New report shows that funding must increase, legal issues ironed out and institutions streamlined before country can become education hub
By Cheranka Mendis
Sri Lanka needs to allocate more funds to develop its education, the latest report from the World Bank states, pointing out that currently it stands at only 1.9% of GDP, making it one of the lowest in the region.
The bank’s latest publication on the country’s education sector, titled ‘Transforming School Education in Sri Lanka: From Cut Stones to Polished Jewels,’ which presents an in-depth analysis of the sector, points out that the Government’s contribution to the field is well below the share of investment for middle income countries as a whole.
Education Specialist Dr. Harsha Aturupane speaking at a World Bank-organised discussion on general education sector for a knowledge hub yesterday stated that middle income countries on average spend 4.6% of national income on education, whereas Sri Lanka falls to the lowest.
“Even from among countries such as Pakistan, Bangladesh and Nepal, Sri Lanka’s investment is the lowest.”

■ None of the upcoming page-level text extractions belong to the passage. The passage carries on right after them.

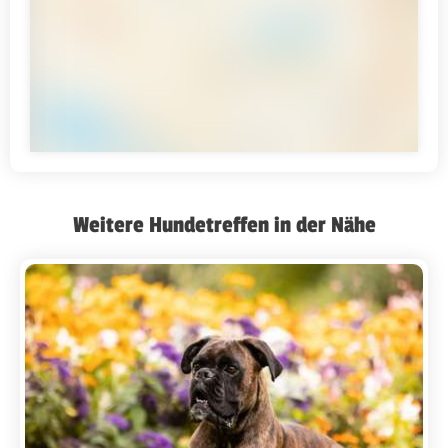
Weitere Hundetreffen in der Nähe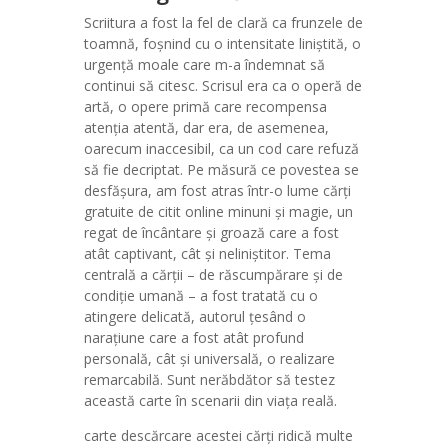
Scriitura a fost la fel de clară ca frunzele de
toamnă, foșnind cu o intensitate liniștită, o
urgență moale care m-a îndemnat să
continui să citesc. Scrisul era ca o operă de
artă, o opere primă care recompensa
atenția atentă, dar era, de asemenea,
oarecum inaccesibil, ca un cod care refuză
să fie decriptat. Pe măsură ce povestea se
desfășura, am fost atras într-o lume cărți
gratuite de citit online minuni și magie, un
regat de încântare și groază care a fost
atât captivant, cât și neliniștitor. Tema
centrală a cărții – de răscumpărare și de
condiție umană – a fost tratată cu o
atingere delicată, autorul țesând o
narațiune care a fost atât profund
personală, cât și universală, o realizare
remarcabilă. Sunt nerăbdător să testez
această carte în scenarii din viața reală.
carte descărcare acestei cărți ridică multe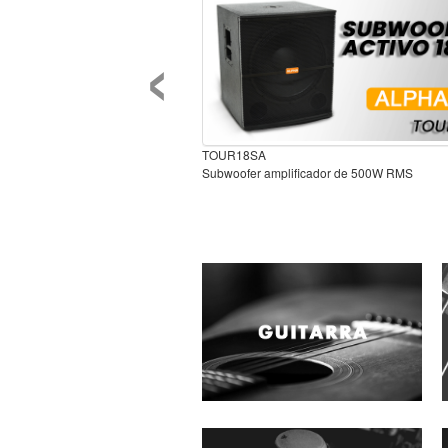
‹
TOUR18SA
Subwoofer amplificador de 500W RMS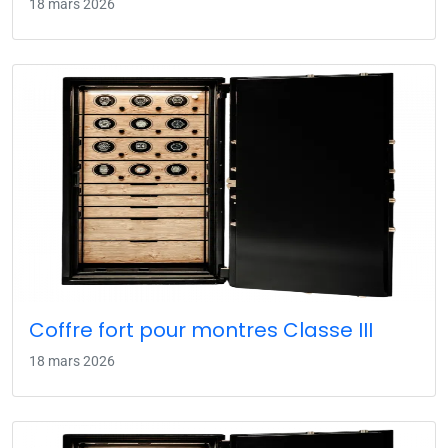
18 mars 2026
Coffre fort pour montres Classe III
18 mars 2026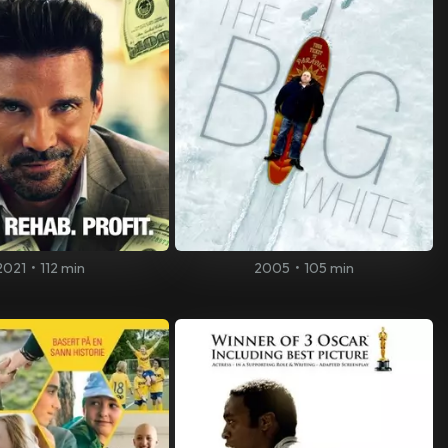
2021
•
112 min
2005
•
105 min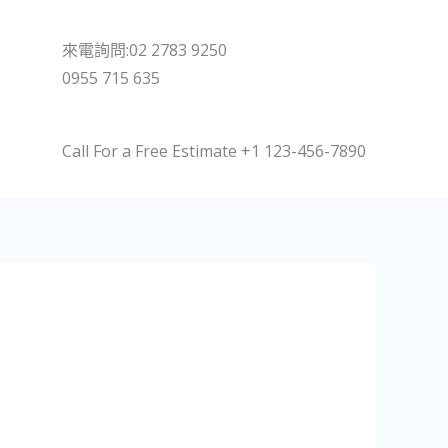
來電詢問:02 2783 9250
0955 715 635
Call For a Free Estimate +1 123-456-7890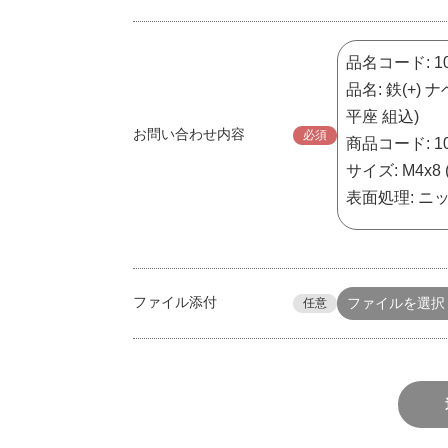
お問い合わせ内容
必須
ファイル添付
ファイルを選択
任意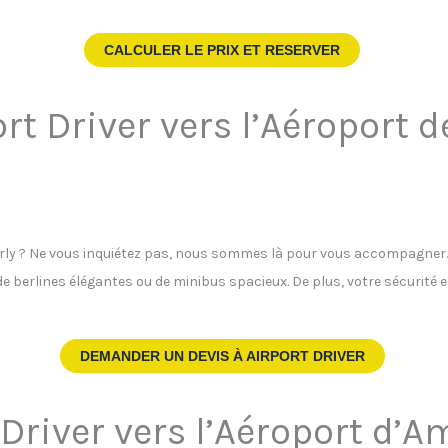
CALCULER LE PRIX ET RESERVER
rt Driver vers l’Aéroport d
Orly ? Ne vous inquiétez pas, nous sommes là pour vous accompagner. N
de berlines élégantes ou de minibus spacieux. De plus, votre sécurité 
DEMANDER UN DEVIS À
AIRPORT DRIVER
 Driver vers l’Aéroport d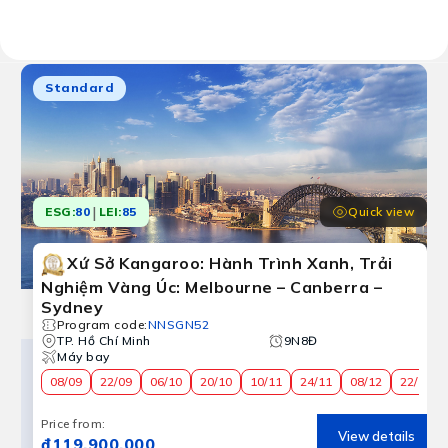
Results:
10 tour programs
Standard
|
Quick view
ESG:
80
LEI:
85
Xứ Sở Kangaroo: Hành Trình Xanh, Trải
Nghiệm Vàng Úc: Melbourne – Canberra –
Sydney
Program code
:
NNSGN52
TP. Hồ Chí Minh
9N8Đ
Máy bay
08/09
22/09
06/10
20/10
10/11
24/11
08/12
22/12
Price from
:
View details
₫119,900,000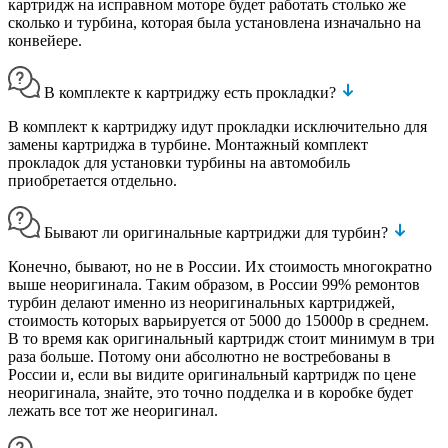
картридж на исправном моторе будет работать столько же
сколько и турбина, которая была установлена изначально на
конвейере.
В комплекте к картриджу есть прокладки?
В комплект к картриджу идут прокладки исключительно для
замены картриджа в турбине. Монтажный комплект
прокладок для установки турбины на автомобиль
приобретается отдельно.
Бывают ли оригинальные картриджи для турбин?
Конечно, бывают, но не в России. Их стоимость многократно
выше неоригинала. Таким образом, в России 99% ремонтов
турбин делают именно из неоригинальных картриджей,
стоимость которых варьируется от 5000 до 15000р в среднем.
В то время как оригинальный картридж стоит минимум в три
раза больше. Потому они абсолютно не востребованы в
России и, если вы видите оригинальный картридж по цене
неоригинала, знайте, это точно подделка и в коробке будет
лежать все тот же неоригинал.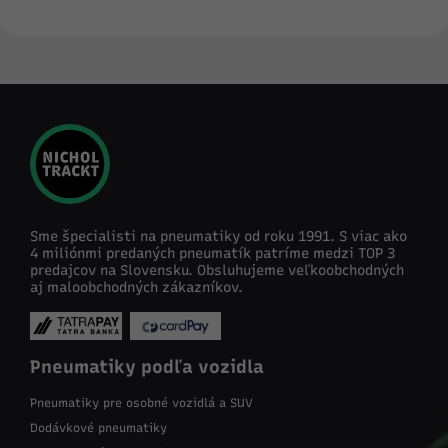
Sme špecialisti na pneumatiky od roku 1991. S viac ako
4 miliónmi predaných pneumatík patríme medzi TOP 3
predajcov na Slovensku. Obsluhujeme veľkoobchodných
aj maloobchodných zákazníkov.
Pneumatiky podľa vozidla
Pneumatiky pre osobné vozidlá a SUV
Dodávkové pneumatiky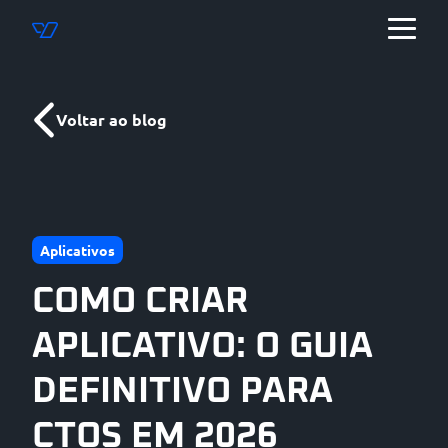
Voltar ao blog
Aplicativos
COMO CRIAR
APLICATIVO: O GUIA
DEFINITIVO PARA
CTOS EM 2026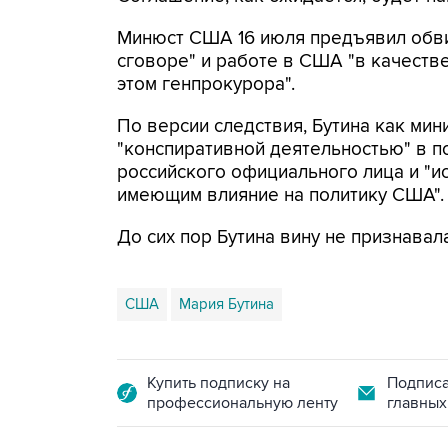
Минюст США 16 июля предъявил обви
сговоре" и работе в США "в качеств
этом генпрокурора".
По версии следствия, Бутина как мин
"конспиративной деятельностью" в по
российского официального лица и "и
имеющим влияние на политику США".
До сих пор Бутина вину не признавала
США
Мария Бутина
Купить подписку на
Подписа
профессиональную ленту
главных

The low investment, especially relative to other countries, prevents the Sri Lankan general education system from growing to its full potential.
“Whether Sri Lanka is investing enough is a key issue raised by the public; the answer is that the investment is extremely little. The education bodies must discuss this with the Ministry of Finance before the situation worsens.”
He added that private sector investment in education is also at low numbers as the State limits such investments. “The country officially limits investment in private sector. It is controversial but a lot of the local private investment happens in the black market as the system is not an open one,” Aturupane said.
In the wake of the new transformations that have taken place within the country, with rankings being moved from a low income country to a middle income country and from a country of war to a country with lasting peace, education pays a vital role in moving forward.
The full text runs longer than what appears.